Exercise inputs: Begin
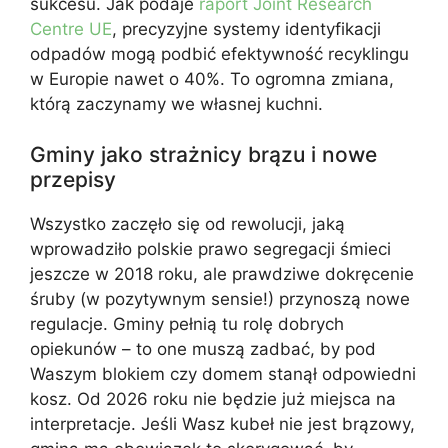
sukcesu. Jak podaje
raport Joint Research
Centre UE
, precyzyjne systemy identyfikacji
odpadów mogą podbić efektywność recyklingu
w Europie nawet o 40%. To ogromna zmiana,
którą zaczynamy we własnej kuchni.
Gminy jako strażnicy brązu i nowe
przepisy
Wszystko zaczęło się od rewolucji, jaką
wprowadziło polskie prawo segregacji śmieci
jeszcze w 2018 roku, ale prawdziwe dokręcenie
śruby (w pozytywnym sensie!) przynoszą nowe
regulacje. Gminy pełnią tu rolę dobrych
opiekunów – to one muszą zadbać, by pod
Waszym blokiem czy domem stanął odpowiedni
kosz. Od 2026 roku nie będzie już miejsca na
interpretacje. Jeśli Wasz kubeł nie jest brązowy,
Exercise inputs: End
* The problem *
Check the data line by line and report how many lines contain "Gminy" as a word or string, giving nothing besides the number.

* Solution to this task *
2